Why is communication important in a family relationship

Family Communication - Oxford Research Encyclopedia of Communication

why is communication important in a family relationship

Effective communication within the family can lead to better relationships between the members of the family. It must be built on a foundation of trust, listening. Conversation is the key to any strong relationship, but family communication is especially important. Try these six, simple tips to get everyone. Developing good communication skills is critical for successful relationships, whether . It is important that families establish good lines of communication so that.

In addition, the topic of death may be rigidly ignored in a family, with the topic being kept out of any dialogue; but when a grandparent becomes terminally ill, the family may adapt, change boundary rules, and increase the permeability of the boundary around the topic, thus allowing a more open flow of information around the topic within and outside the family system.

Once private information is shared with another, it is coowned. Those who share the information communicatively coordinate the rules of coownership.
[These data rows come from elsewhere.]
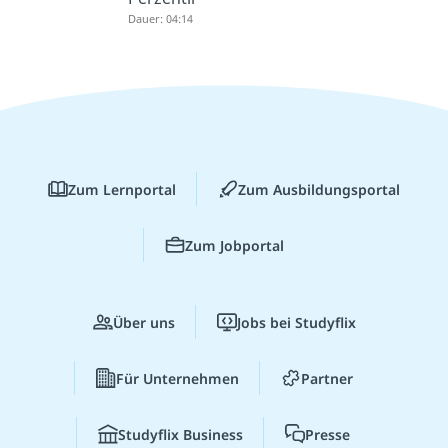
Dauer: 04:14
Zum Lernportal
Zum Ausbildungsportal
Zum Jobportal
Über uns
Jobs bei Studyflix
Für Unternehmen
Partner
Studyflix Business
Presse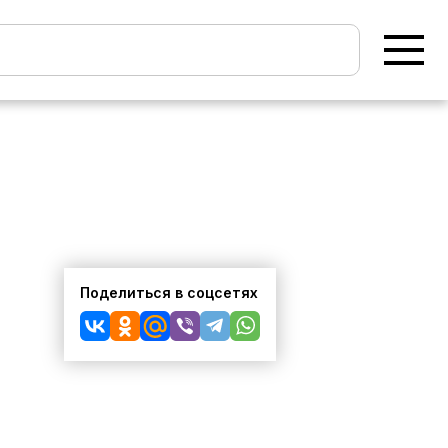
Поделиться в соцсетях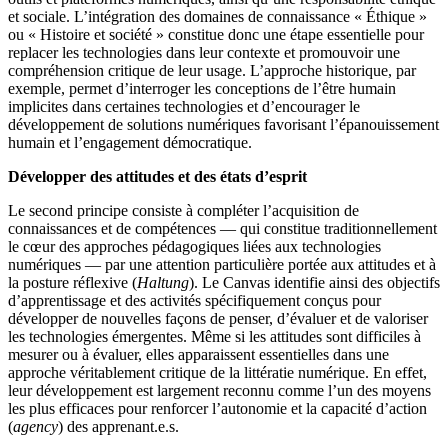
et sociale. L’intégration des domaines de connaissance « Éthique »
ou « Histoire et société » constitue donc une étape essentielle pour
replacer les technologies dans leur contexte et promouvoir une
compréhension critique de leur usage. L’approche historique, par
exemple, permet d’interroger les conceptions de l’être humain
implicites dans certaines technologies et d’encourager le
développement de solutions numériques favorisant l’épanouissement
humain et l’engagement démocratique.
Développer des attitudes et des états d’esprit
Le second principe consiste à compléter l’acquisition de
connaissances et de compétences — qui constitue traditionnellement
le cœur des approches pédagogiques liées aux technologies
numériques — par une attention particulière portée aux attitudes et à
la posture réflexive (
Haltung
). Le Canvas identifie ainsi des objectifs
d’apprentissage et des activités spécifiquement conçus pour
développer de nouvelles façons de penser, d’évaluer et de valoriser
les technologies émergentes. Même si les attitudes sont difficiles à
mesurer ou à évaluer, elles apparaissent essentielles dans une
approche véritablement critique de la littératie numérique. En effet,
leur développement est largement reconnu comme l’un des moyens
les plus efficaces pour renforcer l’autonomie et la capacité d’action
(
agency
) des apprenant.e.s.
This is referred to as boundary rule coordination.

Sometimes privacy boundaries are not coordinated effectively and this may result in boundary turbulence, and possibly a privacy dilemma. CPM is a very useful theory in the field of family communication because family members are often faced with making decisions about revealing and concealing information both within and outside the family system.

One particular way of sharing family information within and outside the family system is through telling family stories. Telling Stories Families tell stories. They tell stories about critical events in family life and mundane occurrences that have meaning. The stories themselves, the meanings that they hold for families, how and when they are told, and who is doing the telling are all important when examining family communication because stories are used as a means of ordering and making sense out of family experiences.
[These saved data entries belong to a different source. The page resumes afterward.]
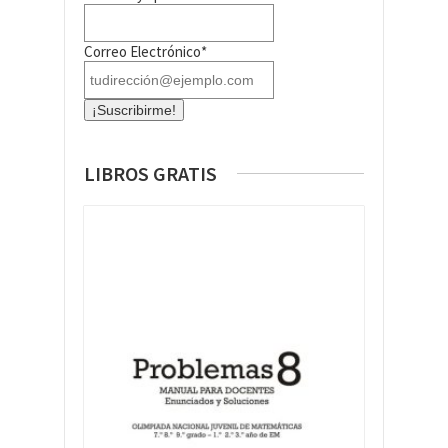
Correo Electrónico*
LIBROS GRATIS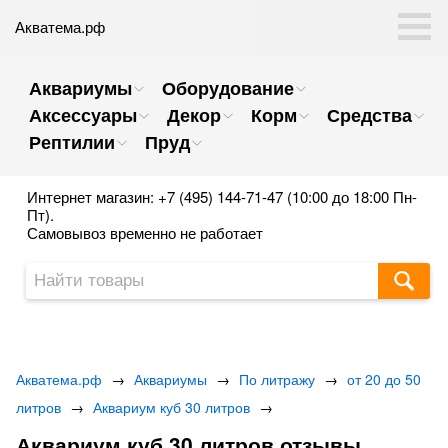
Акватема.рф
Аквариумы
Оборудование
Аксессуары
Декор
Корм
Средства
Рептилии
Пруд
Интернет магазин: +7 (495) 144-71-47 (10:00 до 18:00 Пн-
Пт).
Самовывоз временно не работает
Акватема.рф
→
Аквариумы
→
По литражу
→
от 20 до 50
литров
→
Аквариум куб 30 литров
→
Аквариум куб 30 литров отзывы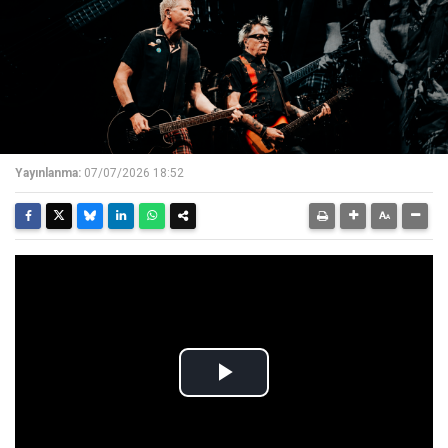
Yayınlanma:
07/07/2026 18:52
Narrative theory explains how humans are natural storytellers. They tell stories—narratives—to make sense of their world and form identities, so stories both affect and reflect our families. Narrative as talk organized around significant or consequential experiences, with characters undertaking some action, within a context, with implicit or explicit beginning and end points, and significance for the narrator or her or his audience.

This definition highlights the active role of characters, intentionality, and the contextual nature of narrative. Narratives can be fictional, but most family stories are nonfiction and are communicated in first or third person.

Relationship Advice - Is Communication the most important element of a Healthy Relationship?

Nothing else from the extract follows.